Jun. 15, 2012 at 3:44pm
It may be difficult to demonstrate the beneficial impact of the cultural unrest of the 1960s on the decades that follow. It is difficult to minimise its importance: it contributed, directly and indirectly, to the birth of mass feminism, to the ecological movement, to the growth, expansion and diffusion of the importance of subjectivity and consciousness, to the recognition of the existence of institutionalised and disguised forms of racism and repression. In academia, the movement directly or indirectly led to a revolution in the humanities and social sciences: the development and spread of social history in all its forms, the growth of sociology, the flowering of interdisciplinary approaches, the evolution of increasingly sophisticated theoretical methods.
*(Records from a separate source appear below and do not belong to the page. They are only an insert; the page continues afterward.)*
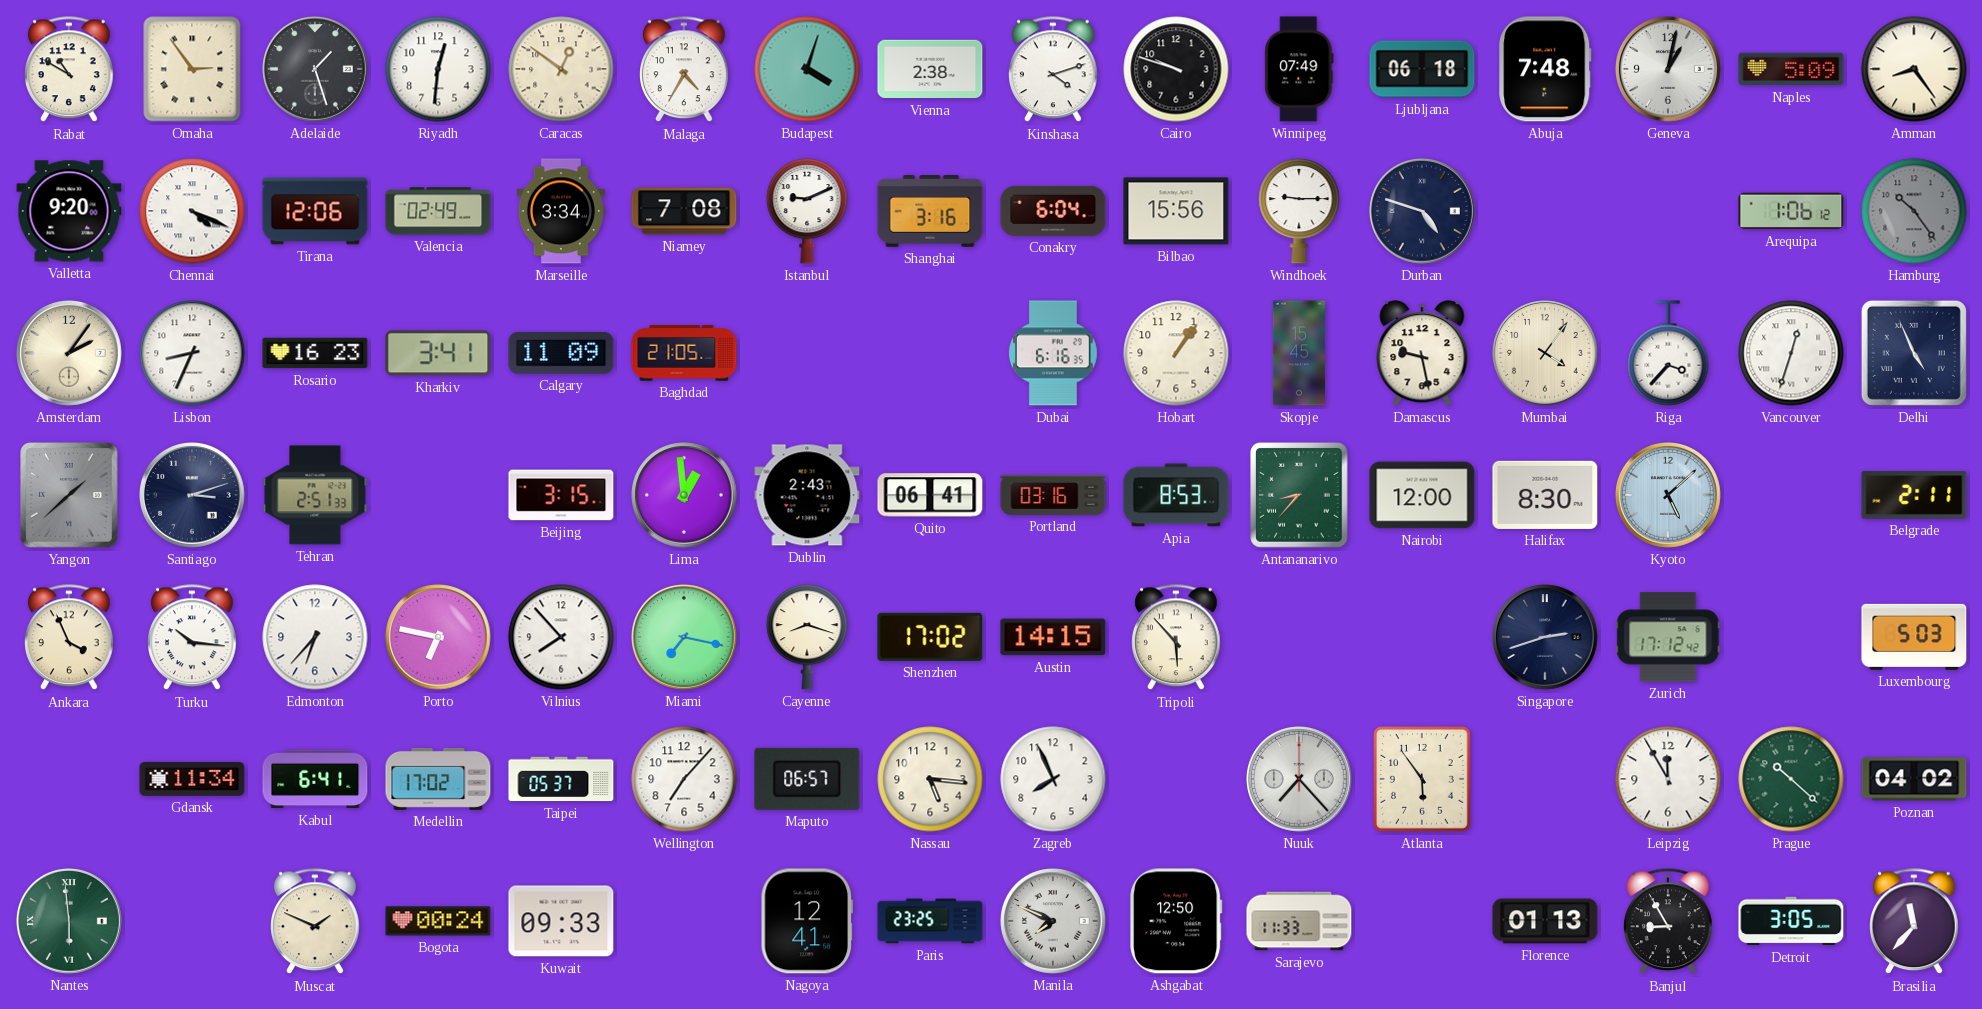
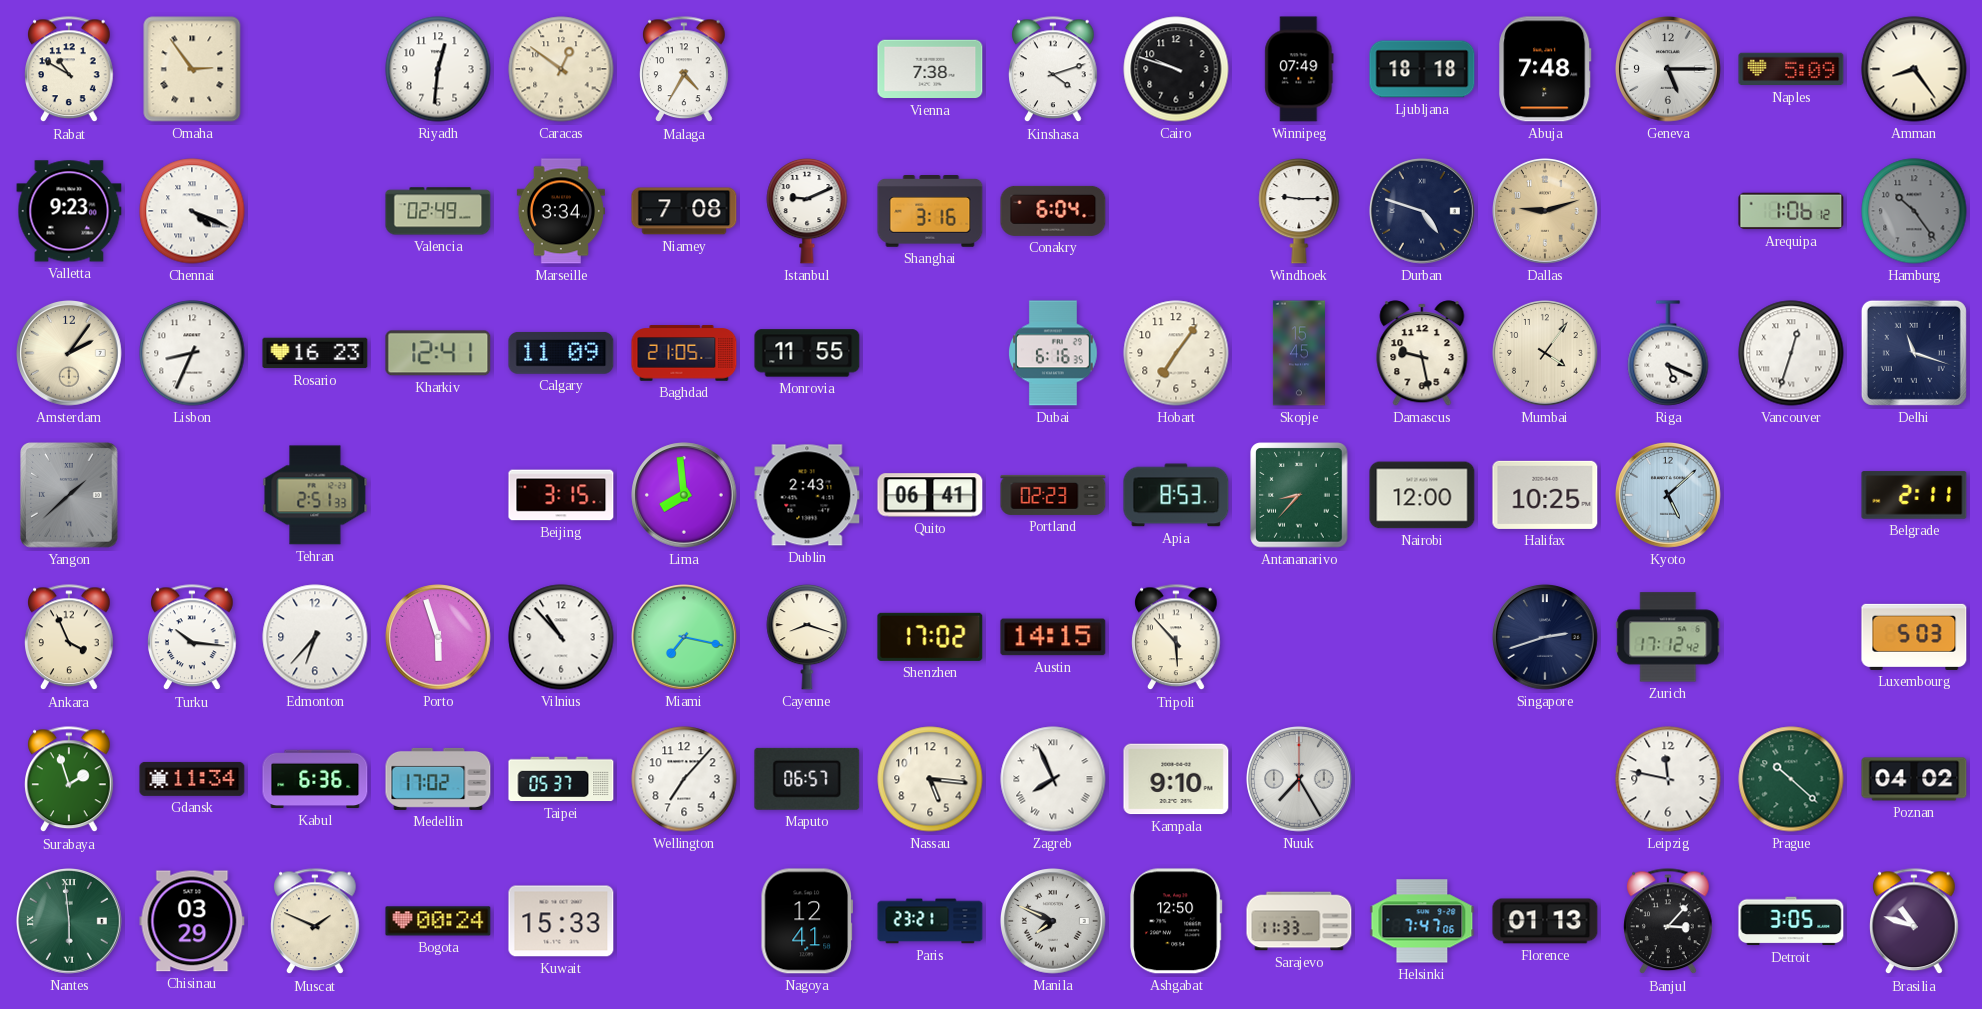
Adelaide: 1:27 -> none
Budapest: 4:03 -> none
Vienna: 2:38 -> 7:38
Ljubljana: 06:18 -> 18:18
Geneva: 1:02 -> 5:15
Valletta: 9:20 -> 9:23
Tirana: 12:06 -> none
Bilbao: 15:56 -> none
Dallas: none -> 9:12
Kharkiv: 3:41 -> 12:41
Monrovia: none -> 11:55
Hobart: 1:06 -> 7:06
Riga: 3:37 -> 5:19
Delhi: 4:56 -> 11:18
Santiago: 3:12 -> none
Lima: 12:59 -> 7:59
Portland: 03:16 -> 02:23
Halifax: 8:30 -> 10:25
Porto: 6:47 -> 5:57
Vilnius: 7:53 -> 10:53
Surabaya: none -> 1:57
Kabul: 6:41 -> 6:36
Zagreb numerals: Arabic -> Roman
Kampala: none -> 9:10
Nuuk: 7:23 -> 7:25
Atlanta: 5:54 -> none
Leipzig: 11:55 -> 11:47
Chisinau: none -> 03:29
Kuwait: 09:33 -> 15:33
Paris: 23:25 -> 23:21
Helsinki: none -> 7:47
Banjul: 8:55 -> 3:07
Brasilia: 11:37 -> 10:48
Jun. 14, 2012 at 3:54pm with 5 notes
What baffled and still baffles scholars is that, under the cover of a great similarity in behaviour, style, fashion and action, the trend displayed a complex array of contradictory values. Hard-core young Stalinists or Trotskyists went around with long hair and in tight jeans. Maoists enjoyed listening to the Rolling Stones’ ‘I Can’t Get No Satisfaction’. Defence of individualism and distaste for bureaucracy went hand in hand with staunch advocacy of state or collective action against racism and poverty. Avowed libertarians urged withdrawing free speech from supporters of far-right groups. In the name of liberalism, student radicals defended the autonomy of the universities against the encroachment of capitalism, and condemned any funding from private enterprise or government departments connected to the police and the armed forces. At the same time, they criticised the liberal, elitist and allegedly ‘irrelevant’ nature of much academic research, demanded that the universities should no longer be ivory towers and a preserve for the few, and should instead serve society and the people.